The fix for fragmentation isn’t more isolated tools, but modernizing infrastructure. A modern data architecture underpinned by a unified data platform brings siloed data sources together into a single, governed environment. This enables consistent access, automatic application of security and compliance controls, and provides visibility into how data is used. The risk of AI misuse also decreases, allowing for meaningful and safer experimentation. Only then can businesses encourage company-wide, responsible innovation, without compromising security, privacy, or compliance.
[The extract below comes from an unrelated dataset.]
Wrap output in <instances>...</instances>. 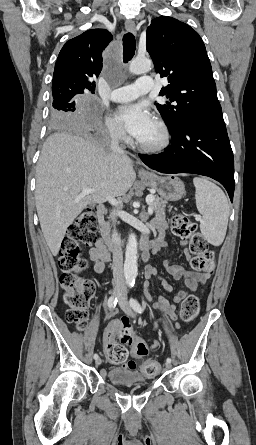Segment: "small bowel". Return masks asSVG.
Wrapping results in <instances>:
<instances>
[{"mask_svg":"<svg viewBox=\"0 0 256 445\" xmlns=\"http://www.w3.org/2000/svg\"><path fill=\"white\" fill-rule=\"evenodd\" d=\"M153 227L157 230L158 235L153 242L154 251L158 252L161 249L169 248V243L167 241V224L163 213H159L155 216L152 221ZM186 242L182 241V246H185ZM184 254L187 259L190 258L187 249H184ZM90 259L94 263V271L97 274H102L105 271V266L110 262V254L103 244V242L98 239L95 245L89 251ZM165 269L168 274H170L175 281L183 282L188 290H180L173 299V303H170L165 297L160 296L158 300L154 303V308L166 313L172 320H176V311L178 305L187 297L189 292H195L200 285L206 283L209 279V274L207 272H198L193 270H188L182 265L171 264L170 262H165ZM146 285L149 284L153 277H158L161 281L163 288L166 291H172L173 287L165 279L159 277L158 270L155 266L148 265L145 269ZM163 320H158L154 324V330H156ZM175 327L179 328L178 322H175ZM119 329V321H112L105 329L103 334V344L104 348L109 344L115 342V338ZM160 347L157 340H154L150 348L156 350ZM124 368L135 369V364L133 362H123L122 366Z\"/></svg>","mask_w":256,"mask_h":445,"instance_id":"1","label":"small bowel"}]
</instances>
Bringing AI to The Data—Anywhere

In isolation, implementing AI won’t fix the European productivity gap. Organizations must ensure that their workforce can utilize new solutions safely and effectively to drive their business forward. That starts with data infrastructure. Businesses need to enable consistent, governed access to data across the organisation – so that every employee, in every role, can have the same AI experience.

But actual change also requires a culture shift. One that supports learning, encourages responsible exploration, and opens up opportunities across all levels of the workforce. The future of AI relies on whether businesses make innovation inclusive—by investing in infrastructure, enabling experimentation, and making AI accessible to everyone.